Simon Killer (2012), the second film from Antonio Campos (Afterschool), is a bracing, darkly comic glare into the abyss. Beneath its stylish veneer is pure grit; a tangle of depravity and violence skilfully manipulated by Campos into something mysterious and disorientating. Co-produced by Martha Marcy May Marlene’s Sean Durkin, it shares that film’s simmering discord. Pitching their projects at the blurred boundaries of teenage alienation and madness, a picture is beginning to emerge of Borderline Films, Durkin and Campos’ production company, as the chief purveyors of a very modern, fractured vision of youthful malaise.
Brady Corbet plays the titular Simon, a recent university graduate who goes on an extended trip to Paris to recover from a break-up with his long-term girlfriend. He does a lot of moping around; hard-heartedly trying to meet people, crying to his mother on the phone and masturbating. After going into a brothel one evening, Simon meets prostitute Victoria (the film’s co-writer Mati Diop). The damaged pair begin a relationship and stumble into cohabitation but before long, Simon’s selfishness and childishness starts to give way to more disturbing character traits. Yet, despite the provocative title and subject matter, Simon Killer is all deliberate thematic subterfuge on the part of Campos.
The key to understanding the film lies in Simon’s oft-repeated description of the focus of his neuroscience studies in college; the connection between the eye and the brain. Campos frequently punctuates the narrative with neon, strobes and loud music. They initially serve as distractions, momentarily disorientating the audience but, as the film goes on, it becomes clear that they are an integral part of the Simon Killer’s rich sensory framework, prompting the audience to question what they see and hear. As interesting as this textured technical approach is, Campos’ ace card is Corbet.
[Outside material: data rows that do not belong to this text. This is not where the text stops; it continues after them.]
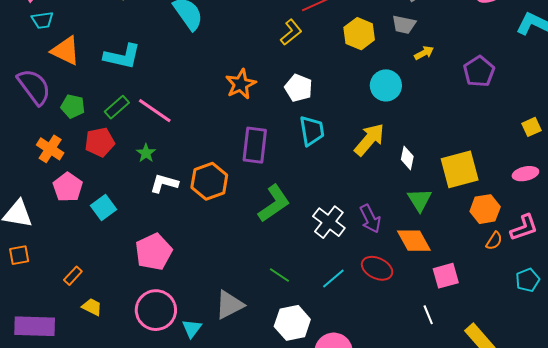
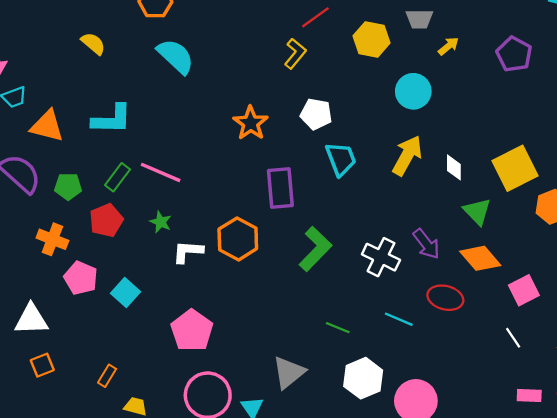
cyan line: (333, 278) -> (399, 319), turned 75

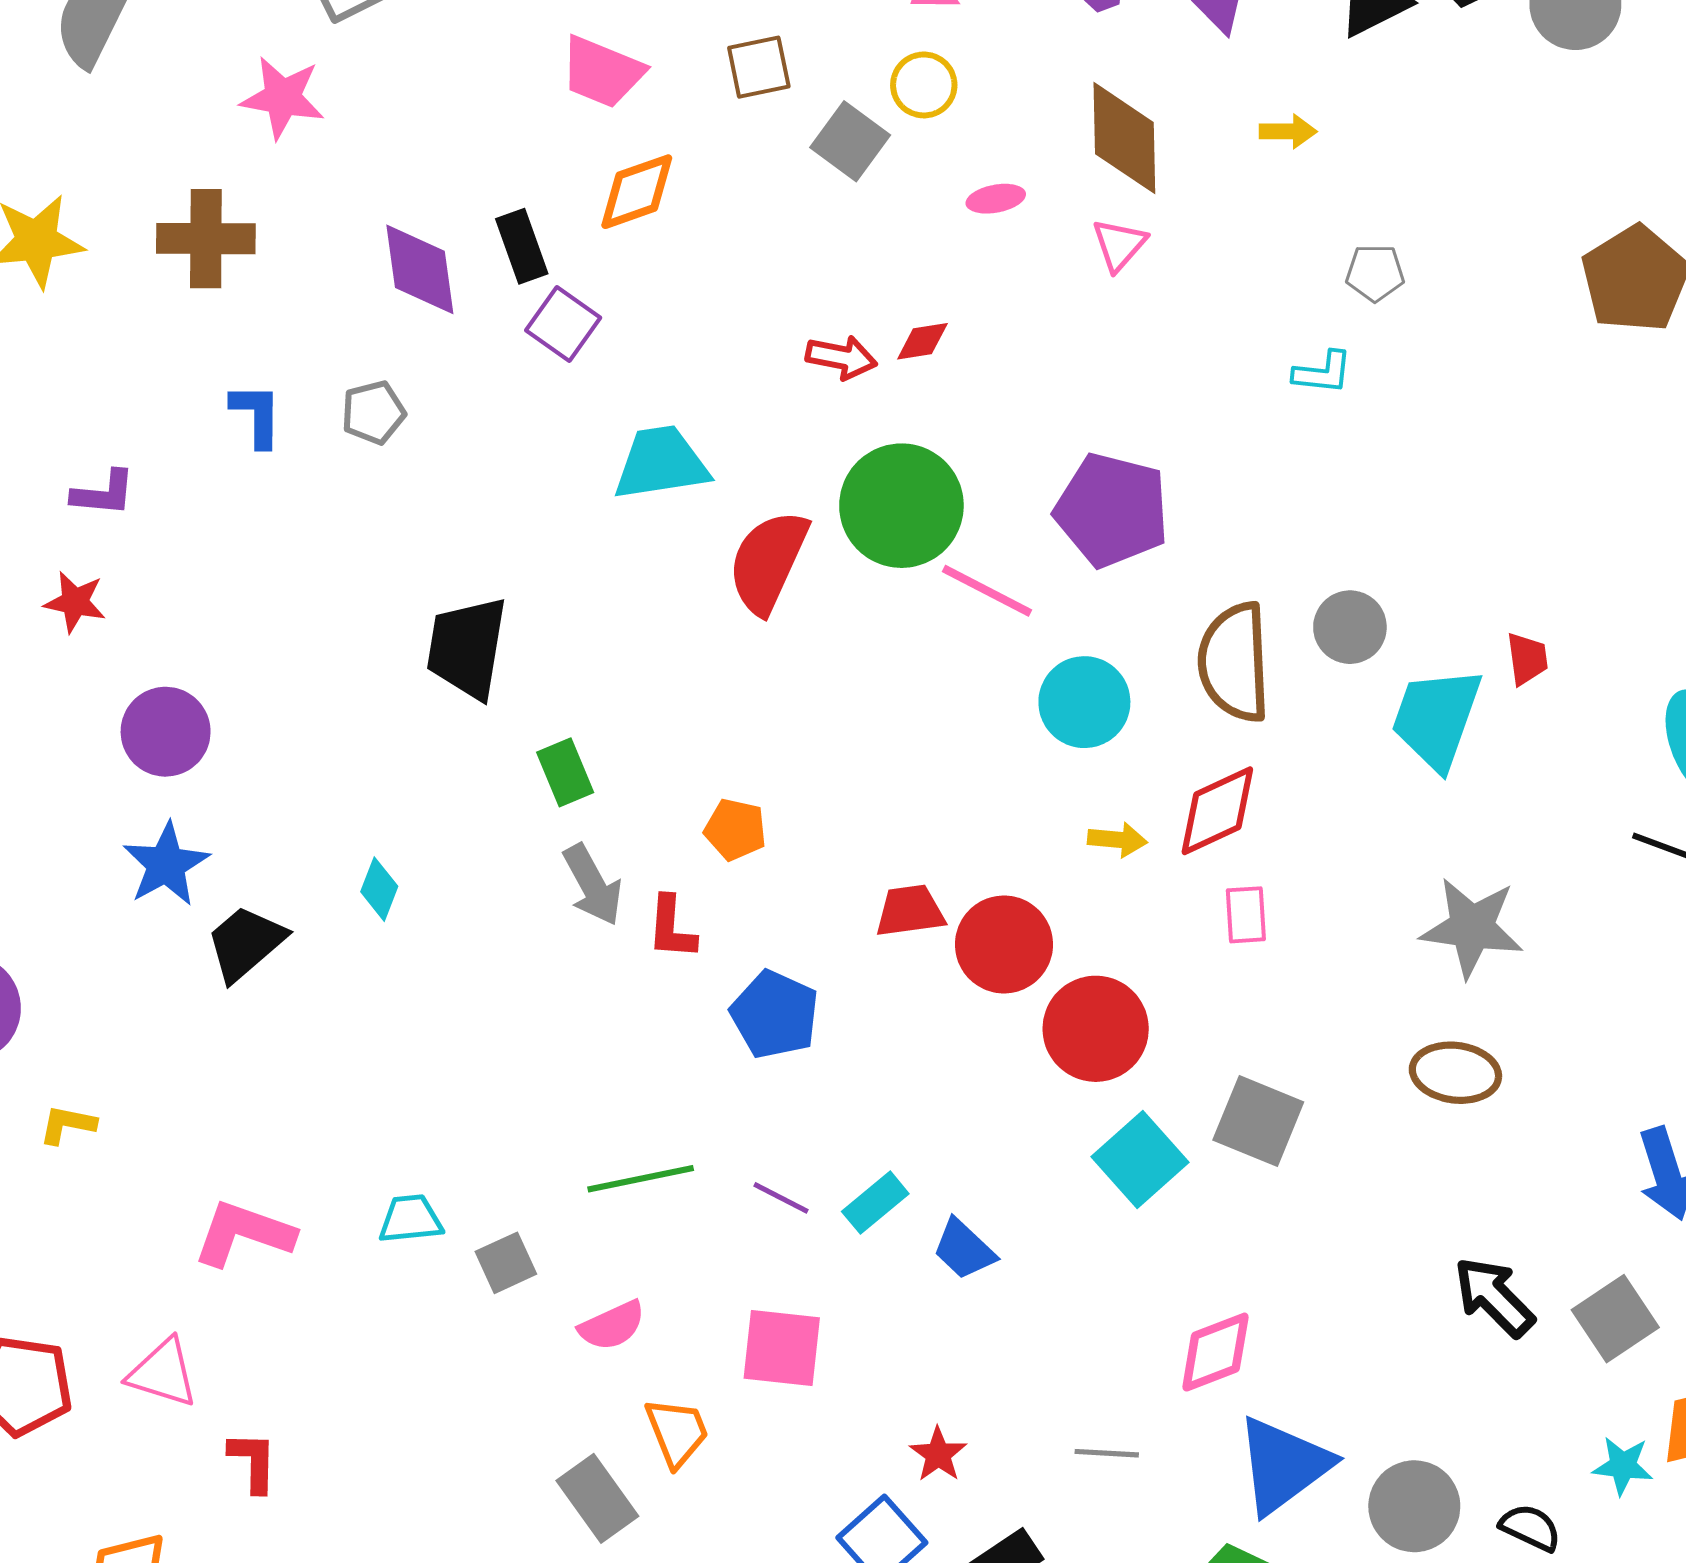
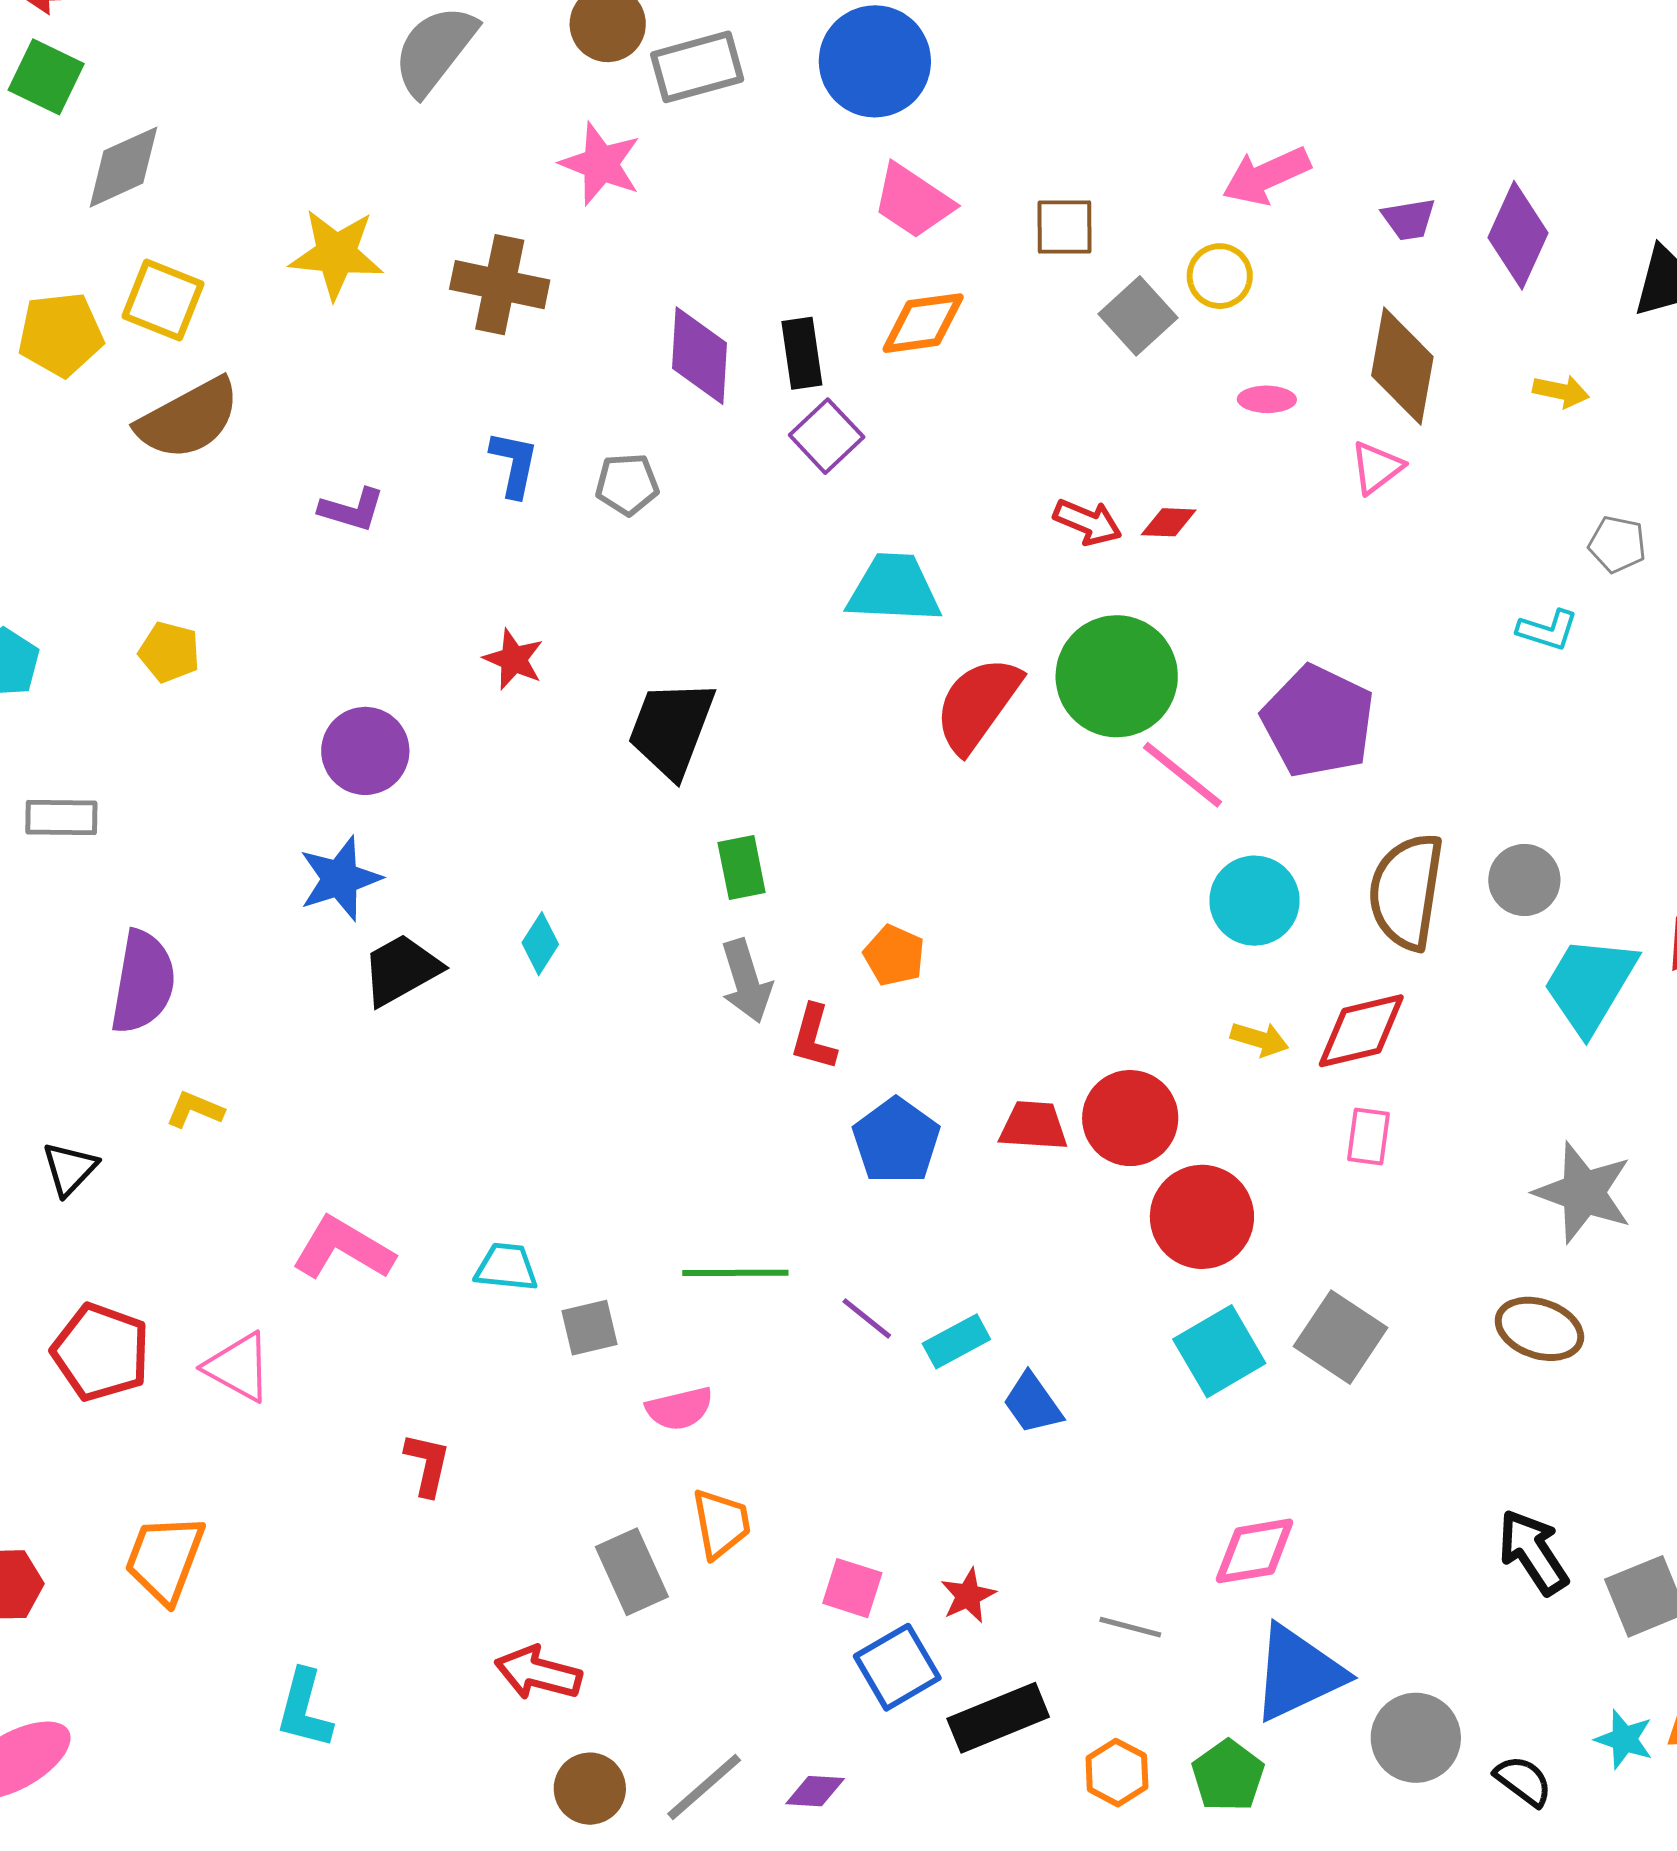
red star: (75, 602) -> (514, 659), moved
red trapezoid: (910, 911) -> (1033, 1126), moved
pink square: (782, 1348) -> (852, 1588), moved, size x0.7
red L-shape: (253, 1462) -> (427, 1464), moved

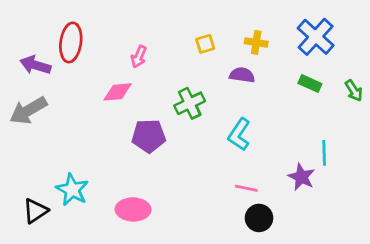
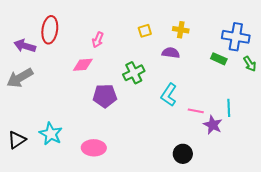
blue cross: (316, 37) -> (236, 37), moved, turned -32
pink line: (246, 188) -> (196, 111), moved
black triangle: (35, 211) -> (17, 140), moved

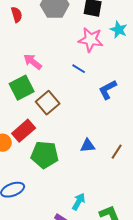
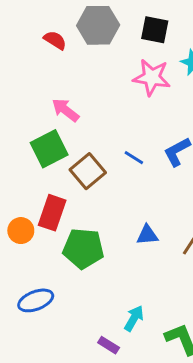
red semicircle: (17, 15) -> (55, 40), moved, turned -42
blue line: (79, 69) -> (134, 158), moved
red rectangle: (24, 131) -> (52, 213), turned -30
Having already made a name for himself in a series of edgy roles, the actor is outstanding here; capturing not only Simon’s slow, disquieting descent into lunacy, but also the more juvenile aspects of the character.
While many films involuntarily give their psychopaths an intriguing aura, Corbet displays Simon’s amorality with a sense of sullen entitlement; there’s danger in him, but it’s hidden beneath the pathetic, childishly impulsive exterior of a young American with the means to travel to Paris at the drop of a hat. Diop is equally impressive, elevating the clichéd ‘tart-with-a-heart’ role into something weightier. With Simon Killer, Campos has created a dark, visually arresting piece that uses its ambivalence and sordidness to pose serious questions about the limits of youthful delusions.